Understanding hydrogen sulfide impact on a portable, commercial, propane-powered solid-oxide fuel cell

A portable commercial solid-oxide fuel cell that consisted of 56 stacked cells and used an indirect internal reforming strategy with a rhodium catalyst on an yttria-stabilized zirconia structure for its reformer and a nickel anode on an yttria-stabilized zirconia structure electrolyte was tested with propane fuel intentionally blended with 0 to 15 ppmv H2S. The voltages of cell pairs and stack were recorded during 7-h poison and recovery tests. Results indicated that with higher H2S concentrations, the rate of stack voltage decrease could vary from 181.4 mV/h at 3 ppmv to 432.0 mV/h at 15 ppmv.
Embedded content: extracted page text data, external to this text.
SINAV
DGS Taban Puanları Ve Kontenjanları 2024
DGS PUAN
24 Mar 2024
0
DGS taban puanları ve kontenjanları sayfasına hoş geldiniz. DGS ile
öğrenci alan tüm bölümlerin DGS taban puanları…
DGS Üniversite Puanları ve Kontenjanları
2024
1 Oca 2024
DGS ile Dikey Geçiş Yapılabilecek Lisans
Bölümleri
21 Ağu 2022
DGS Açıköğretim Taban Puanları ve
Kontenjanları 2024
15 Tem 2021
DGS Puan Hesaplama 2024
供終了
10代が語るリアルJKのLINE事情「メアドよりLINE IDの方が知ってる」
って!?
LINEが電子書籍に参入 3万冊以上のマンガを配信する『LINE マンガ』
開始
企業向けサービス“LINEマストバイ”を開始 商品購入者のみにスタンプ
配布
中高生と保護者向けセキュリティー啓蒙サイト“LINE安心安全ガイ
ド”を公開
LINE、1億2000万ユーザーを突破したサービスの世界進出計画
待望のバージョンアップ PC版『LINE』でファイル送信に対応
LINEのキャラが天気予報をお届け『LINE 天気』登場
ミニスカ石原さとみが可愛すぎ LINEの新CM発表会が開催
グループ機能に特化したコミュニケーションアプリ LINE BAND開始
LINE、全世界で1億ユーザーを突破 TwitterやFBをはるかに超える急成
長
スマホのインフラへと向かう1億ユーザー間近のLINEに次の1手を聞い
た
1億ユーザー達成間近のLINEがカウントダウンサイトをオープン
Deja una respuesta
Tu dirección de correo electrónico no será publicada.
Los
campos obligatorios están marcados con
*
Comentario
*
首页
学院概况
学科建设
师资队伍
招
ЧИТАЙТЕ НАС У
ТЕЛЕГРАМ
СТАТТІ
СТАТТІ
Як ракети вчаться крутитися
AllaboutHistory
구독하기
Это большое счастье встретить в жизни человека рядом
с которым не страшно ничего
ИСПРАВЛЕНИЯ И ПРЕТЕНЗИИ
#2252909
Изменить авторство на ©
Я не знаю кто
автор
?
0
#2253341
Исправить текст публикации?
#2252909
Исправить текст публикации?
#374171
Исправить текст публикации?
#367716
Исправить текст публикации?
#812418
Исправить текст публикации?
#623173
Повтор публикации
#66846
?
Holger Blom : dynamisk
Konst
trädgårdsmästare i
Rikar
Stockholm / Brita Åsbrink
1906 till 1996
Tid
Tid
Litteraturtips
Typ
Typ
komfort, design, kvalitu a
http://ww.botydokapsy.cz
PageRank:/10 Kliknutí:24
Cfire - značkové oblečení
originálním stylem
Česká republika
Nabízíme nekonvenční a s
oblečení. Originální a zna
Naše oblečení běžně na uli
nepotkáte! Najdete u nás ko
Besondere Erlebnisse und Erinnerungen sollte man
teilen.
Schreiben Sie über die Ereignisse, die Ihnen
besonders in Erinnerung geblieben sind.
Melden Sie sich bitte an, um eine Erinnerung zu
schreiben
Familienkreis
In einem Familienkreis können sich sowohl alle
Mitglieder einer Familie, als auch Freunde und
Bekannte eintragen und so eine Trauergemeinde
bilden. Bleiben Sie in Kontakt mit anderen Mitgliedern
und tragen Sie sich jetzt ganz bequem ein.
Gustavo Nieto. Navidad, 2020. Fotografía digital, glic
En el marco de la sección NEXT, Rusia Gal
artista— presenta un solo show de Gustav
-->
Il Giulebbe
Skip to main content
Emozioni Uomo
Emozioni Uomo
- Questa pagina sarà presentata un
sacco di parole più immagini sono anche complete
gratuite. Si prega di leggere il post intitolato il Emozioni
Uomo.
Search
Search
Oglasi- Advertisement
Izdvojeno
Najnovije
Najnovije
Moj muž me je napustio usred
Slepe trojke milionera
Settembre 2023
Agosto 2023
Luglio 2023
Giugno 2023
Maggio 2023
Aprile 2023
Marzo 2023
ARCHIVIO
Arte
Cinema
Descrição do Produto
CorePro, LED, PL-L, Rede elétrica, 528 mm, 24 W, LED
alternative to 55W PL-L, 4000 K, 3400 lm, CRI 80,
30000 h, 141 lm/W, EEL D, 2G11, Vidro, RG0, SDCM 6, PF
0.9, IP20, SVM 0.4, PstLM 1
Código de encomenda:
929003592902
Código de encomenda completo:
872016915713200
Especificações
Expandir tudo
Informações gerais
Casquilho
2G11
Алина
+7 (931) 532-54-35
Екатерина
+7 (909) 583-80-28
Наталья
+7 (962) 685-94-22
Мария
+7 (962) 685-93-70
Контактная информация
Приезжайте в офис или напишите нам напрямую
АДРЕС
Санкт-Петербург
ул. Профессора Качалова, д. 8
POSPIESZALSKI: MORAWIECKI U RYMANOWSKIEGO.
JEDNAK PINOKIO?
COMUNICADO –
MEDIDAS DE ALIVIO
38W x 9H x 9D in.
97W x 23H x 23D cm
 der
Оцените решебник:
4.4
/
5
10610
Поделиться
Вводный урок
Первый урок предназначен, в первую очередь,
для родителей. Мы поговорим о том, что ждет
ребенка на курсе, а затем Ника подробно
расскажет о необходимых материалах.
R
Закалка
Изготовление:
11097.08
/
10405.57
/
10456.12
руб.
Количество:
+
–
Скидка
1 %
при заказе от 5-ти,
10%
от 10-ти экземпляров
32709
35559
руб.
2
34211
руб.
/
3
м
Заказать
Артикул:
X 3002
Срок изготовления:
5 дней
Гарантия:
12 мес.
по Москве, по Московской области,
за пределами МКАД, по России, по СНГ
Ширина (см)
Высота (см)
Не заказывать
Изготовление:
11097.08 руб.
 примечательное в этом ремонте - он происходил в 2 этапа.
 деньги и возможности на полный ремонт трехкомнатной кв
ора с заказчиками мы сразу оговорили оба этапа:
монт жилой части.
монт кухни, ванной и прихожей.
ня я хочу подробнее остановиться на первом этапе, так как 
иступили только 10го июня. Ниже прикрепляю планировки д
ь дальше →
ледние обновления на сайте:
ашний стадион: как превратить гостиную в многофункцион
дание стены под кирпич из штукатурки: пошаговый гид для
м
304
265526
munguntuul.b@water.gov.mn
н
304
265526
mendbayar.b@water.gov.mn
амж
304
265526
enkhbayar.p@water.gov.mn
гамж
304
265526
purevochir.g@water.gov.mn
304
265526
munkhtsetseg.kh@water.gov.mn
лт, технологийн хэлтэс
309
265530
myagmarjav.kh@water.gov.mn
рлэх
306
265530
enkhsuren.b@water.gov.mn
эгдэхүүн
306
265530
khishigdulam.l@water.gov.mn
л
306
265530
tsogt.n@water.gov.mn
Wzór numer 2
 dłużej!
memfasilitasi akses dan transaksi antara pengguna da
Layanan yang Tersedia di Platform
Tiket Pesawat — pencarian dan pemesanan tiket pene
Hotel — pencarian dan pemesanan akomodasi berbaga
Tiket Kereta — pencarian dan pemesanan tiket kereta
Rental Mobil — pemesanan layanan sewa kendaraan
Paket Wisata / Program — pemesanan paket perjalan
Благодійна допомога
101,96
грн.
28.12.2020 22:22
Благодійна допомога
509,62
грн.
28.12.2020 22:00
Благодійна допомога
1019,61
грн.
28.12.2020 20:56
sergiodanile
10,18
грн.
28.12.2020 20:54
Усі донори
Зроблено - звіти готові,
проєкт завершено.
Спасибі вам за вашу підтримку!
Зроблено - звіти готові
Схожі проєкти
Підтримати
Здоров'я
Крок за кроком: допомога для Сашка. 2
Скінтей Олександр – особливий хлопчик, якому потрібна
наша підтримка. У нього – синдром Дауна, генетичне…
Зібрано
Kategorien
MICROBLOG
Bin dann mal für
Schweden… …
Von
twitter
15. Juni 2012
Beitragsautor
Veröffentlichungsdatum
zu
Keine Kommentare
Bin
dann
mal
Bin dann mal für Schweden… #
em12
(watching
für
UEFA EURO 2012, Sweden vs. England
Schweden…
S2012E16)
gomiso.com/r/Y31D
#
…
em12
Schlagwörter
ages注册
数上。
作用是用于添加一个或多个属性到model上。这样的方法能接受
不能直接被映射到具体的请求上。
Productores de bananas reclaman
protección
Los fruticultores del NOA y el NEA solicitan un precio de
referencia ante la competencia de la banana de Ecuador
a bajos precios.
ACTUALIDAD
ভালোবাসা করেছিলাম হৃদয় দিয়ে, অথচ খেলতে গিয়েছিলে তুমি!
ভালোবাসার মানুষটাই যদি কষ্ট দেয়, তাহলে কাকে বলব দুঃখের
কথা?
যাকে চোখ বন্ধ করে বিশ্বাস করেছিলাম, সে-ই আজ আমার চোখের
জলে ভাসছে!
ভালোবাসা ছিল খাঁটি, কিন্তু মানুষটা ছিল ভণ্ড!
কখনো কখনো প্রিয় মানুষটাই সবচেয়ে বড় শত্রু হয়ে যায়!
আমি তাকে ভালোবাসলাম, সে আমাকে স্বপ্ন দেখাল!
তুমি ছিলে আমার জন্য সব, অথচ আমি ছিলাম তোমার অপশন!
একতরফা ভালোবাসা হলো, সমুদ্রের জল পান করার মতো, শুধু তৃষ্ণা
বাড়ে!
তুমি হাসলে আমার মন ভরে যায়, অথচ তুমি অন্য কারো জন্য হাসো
The voltage losses of individual cell pairs showed a consistent trend as well. Results from recovery tests indicated that a longer recovery time may be necessary at higher H2S concentration. Electrochemical impedance spectroscopy was employed to better understand the role of varying phenomena within the solid-oxide fuel cell. An equivalent circuit model was constructed to fit electrochemical impedance spectral data that was taken at the system level. Effects of individual components within the system (fuel cell, battery, and DC/DC converter), determined by using electrochemical impedance spectra, were then used to deduce the behaviour of the SOFC. A clear charge transfer resistance increase was observed due to H2S poisoning, consistent with the blocking of active sites on the catalyst in the anode layer. The effect was found to be completely reversible by a period of operation with sulfide-free fuel.